Stein: Yes. The mother presented to the hospital and at the time, she was having some cramping and some vaginal bleeding. When they were running her bloodwork, there were some changes that were consistent with possible COVID-19 infection. She had also reported that she had a cough for about a week. They did go ahead and do a nasal swab on her, and she was positive for SARS-CoV-2. At that point, they were not sure if what was happening with her pregnancy was related, but they knew that she was infected and wanted to prevent any transfer of infection to the infant. They needed to move forward pretty quickly with a C section.

Barr: Yeah. Can you talk about how you and others went about analyzing the cord, the blood in the cord, and the placenta tissue?

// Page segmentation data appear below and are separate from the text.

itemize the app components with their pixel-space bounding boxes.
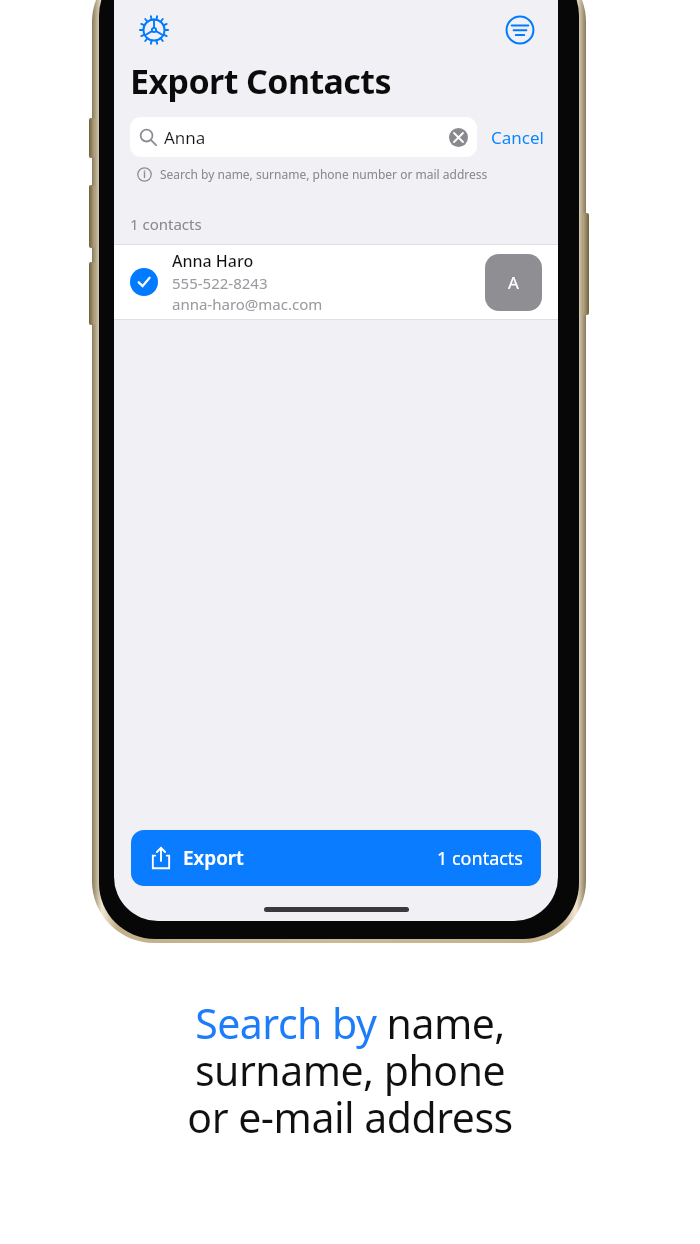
button[interactable]: Cancel [489, 122, 546, 153]
staticText: Cancel [491, 126, 544, 149]
staticText: 1 contacts [437, 846, 523, 871]
staticText: anna-haro@mac.com [172, 294, 323, 314]
staticText: Search by name, surname, phone or e-mail… [187, 995, 513, 1145]
button[interactable]: Clear search [449, 128, 468, 147]
staticText: Search by name, surname, phone number or… [160, 166, 488, 182]
staticText: A [508, 271, 519, 294]
button[interactable]: Anna [130, 117, 477, 157]
button[interactable]: Sort options [504, 14, 536, 46]
staticText: Anna [164, 126, 206, 149]
button[interactable]: Export [131, 830, 541, 886]
staticText: 555-522-8243 [172, 273, 268, 293]
staticText: Export [183, 845, 244, 871]
button[interactable]: Anna Haro [114, 245, 558, 319]
staticText: 1 contacts [130, 214, 202, 234]
staticText: Anna Haro [172, 250, 254, 272]
staticText: Export Contacts [130, 58, 391, 104]
button[interactable]: Settings [138, 14, 170, 46]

Stein: Yes. Thankfully, the caregivers at the hospital were in contact with their laboratory staff. As soon as they knew that the infant had tested positive for COVID-19, they made sure to save any remaining samples that were present on the infant. Although we didn’t get quite as many samples as we would hope if this were a proactive thing we were looking at, we were lucky enough to get cord blood that had been frozen. That is very good for trying to detect nucleic acids, which is what we were looking for with my assay. Then unfortunately, the placenta while was saved, it sat in formalin for about two weeks, which can degrade nucleic acid. With the help of the pathologists and the National Cancer Institute, they were able to look at the placenta with H&E staining [the combination of two dyes, haematoxylin and eosin] to look at the pathology. Then they did try to do some staining to look for virus and were unable in the tissue that was saved in formalin. We also did extractions from the infant cord blood and then some urine samples from early in life. I ran those via PCR [polymerase chain reaction] to look for the SARS-CoV-2 nucleic acids. We weren’t able to find it in the placenta. There are a couple of reasons why that might be, but we did end up finding it in the cord blood and in one of the early urine samples, which was very exciting.

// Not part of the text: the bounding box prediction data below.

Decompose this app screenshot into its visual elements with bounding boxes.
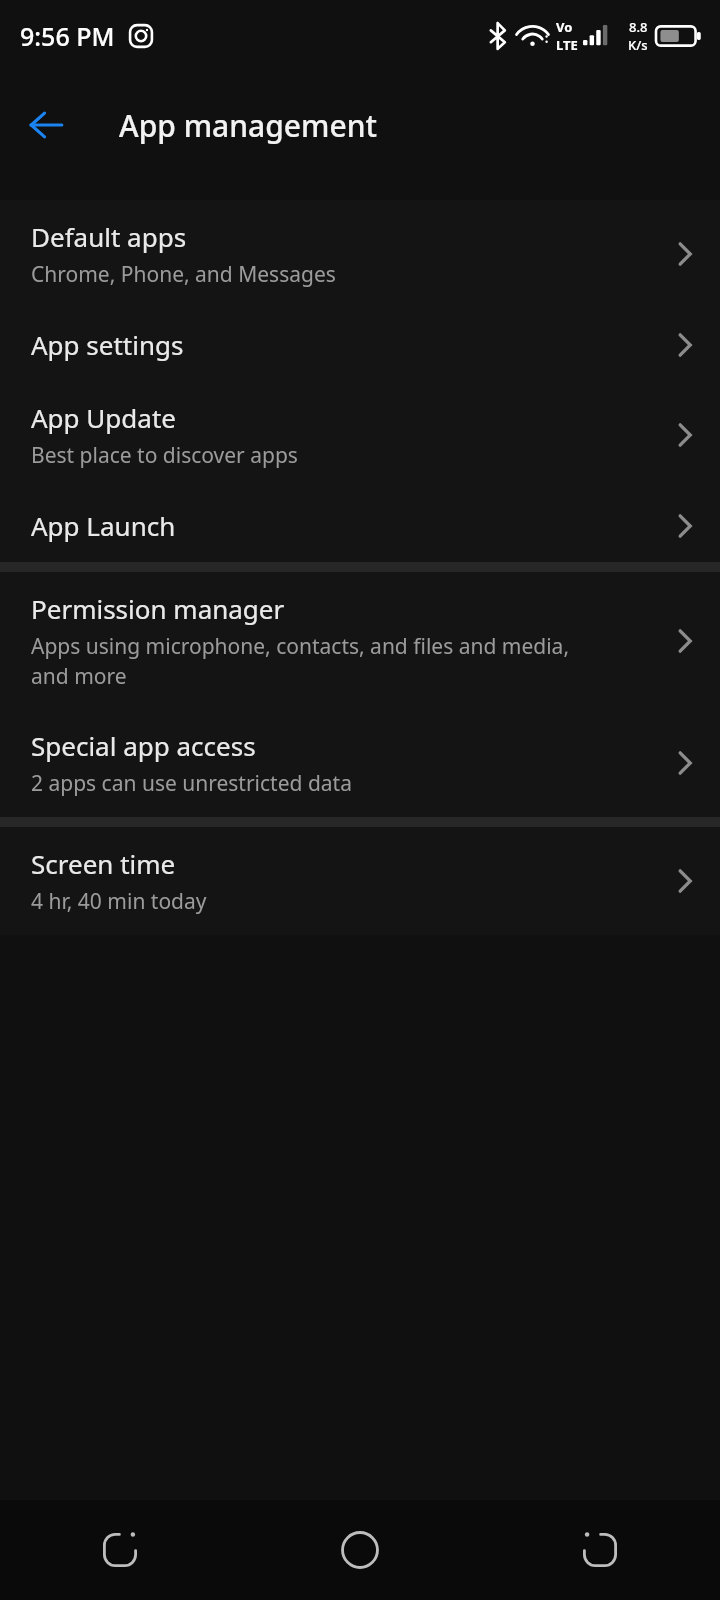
staticText: Vo xyxy=(556,18,573,36)
button[interactable]: Back xyxy=(480,1500,720,1600)
button[interactable]: Back xyxy=(14,93,78,157)
button[interactable]: Recent apps xyxy=(0,1500,240,1600)
staticText: App settings xyxy=(31,327,184,362)
staticText: Default apps xyxy=(31,219,187,254)
button[interactable]: App Update xyxy=(0,381,720,489)
staticText: Best place to discover apps xyxy=(31,441,298,470)
button[interactable]: Default apps xyxy=(0,200,720,308)
staticText: K/s xyxy=(628,36,648,54)
staticText: 2 apps can use unrestricted data xyxy=(31,769,352,798)
staticText: 9:56 PM xyxy=(20,19,115,53)
staticText: 8.8 xyxy=(629,18,648,36)
staticText: Permission manager xyxy=(31,591,285,626)
button[interactable]: Screen time xyxy=(0,827,720,935)
button[interactable]: Home xyxy=(240,1500,480,1600)
staticText: App Update xyxy=(31,400,176,435)
staticText: Screen time xyxy=(31,846,176,881)
staticText: 4 hr, 40 min today xyxy=(31,887,207,916)
staticText: App management xyxy=(119,105,377,146)
button[interactable]: Special app access xyxy=(0,709,720,817)
staticText: App Launch xyxy=(31,508,176,543)
button[interactable]: App Launch xyxy=(0,489,720,562)
button[interactable]: App settings xyxy=(0,308,720,381)
staticText: Apps using microphone, contacts, and fil… xyxy=(31,632,570,690)
staticText: Chrome, Phone, and Messages xyxy=(31,260,336,289)
staticText: Special app access xyxy=(31,728,256,763)
staticText: LTE xyxy=(556,36,578,54)
button[interactable]: Permission manager xyxy=(0,572,720,709)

Barr: That is really interesting. So have there been other cases like this that have shed any more light on this mode of transmission?

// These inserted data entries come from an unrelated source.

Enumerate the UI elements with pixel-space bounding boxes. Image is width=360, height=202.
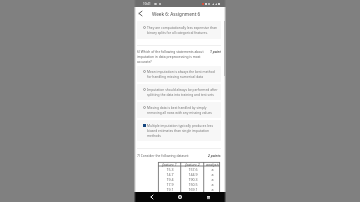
staticText: 17.9	[166, 182, 174, 187]
staticText: They are computationally less expensive …	[147, 25, 218, 35]
staticText: a	[211, 177, 214, 182]
staticText: 1 point	[210, 49, 221, 53]
staticText: 14.7	[166, 172, 174, 177]
button[interactable]: Imputation should always be performed af…	[137, 84, 221, 100]
staticText: 2 points	[208, 153, 221, 157]
staticText: 15.3	[166, 167, 174, 172]
button[interactable]: Multiple imputation typically produces l…	[137, 120, 221, 141]
staticText: a	[211, 187, 214, 192]
button[interactable]: Recent apps	[198, 192, 218, 202]
button[interactable]: Mean imputation is always the best metho…	[137, 66, 221, 82]
staticText: 157.6	[188, 167, 198, 172]
button[interactable]: Missing data is best handled by simply r…	[137, 102, 221, 118]
staticText: a	[211, 172, 214, 177]
staticText: a	[211, 167, 214, 172]
button[interactable]: Back	[134, 7, 146, 20]
staticText: 7) Consider the following dataset:	[137, 153, 206, 157]
staticText: feature 2	[185, 162, 200, 167]
staticText: 144.9	[188, 172, 198, 177]
staticText: 19.4	[166, 177, 174, 182]
staticText: Multiple imputation typically produces l…	[147, 123, 218, 138]
button[interactable]: Home	[170, 192, 190, 202]
staticText: 169.1	[188, 187, 198, 192]
staticText: Imputation should always be performed af…	[147, 87, 218, 97]
staticText: Mean imputation is always the best metho…	[147, 69, 218, 79]
staticText: 19.1	[166, 187, 174, 192]
staticText: feature 1	[162, 162, 177, 167]
button[interactable]: Back	[142, 192, 162, 202]
staticText: 190.3	[188, 177, 198, 182]
staticText: Missing data is best handled by simply r…	[147, 105, 218, 115]
staticText: 150.5	[188, 182, 198, 187]
staticText: 6) Which of the following statements abo…	[137, 49, 208, 64]
staticText: 10:41	[143, 2, 151, 6]
staticText: a	[211, 182, 214, 187]
button[interactable]: They are computationally less expensive …	[137, 21, 221, 39]
staticText: analysis	[206, 162, 219, 167]
staticText: Week 6: Assignment 6	[152, 11, 201, 17]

Stein: There have been some other cases which have come very close to what we’ve been doing. I’m not aware at this moment of another that has found it specifically in cord blood. But there are multiple publications now where they have found the nucleic acid within the placenta, which is something we were not able to do. Interestingly, we’ve been looking at this recently to find if there are any reports of whether or not they have found the virus within tissues of pregnancies that have been lost. At the moment, it looks like there’s not. This is something that we’re also actively interested in pursuing to see in cases where the pregnancy was unfortunately lost when the mother was infected with COVID-19, if somehow the virus transferred to the fetus at that point.

Barr: Yeah, that’s really interesting. Are you currently engaged in that research right now and can you talk a little bit about it?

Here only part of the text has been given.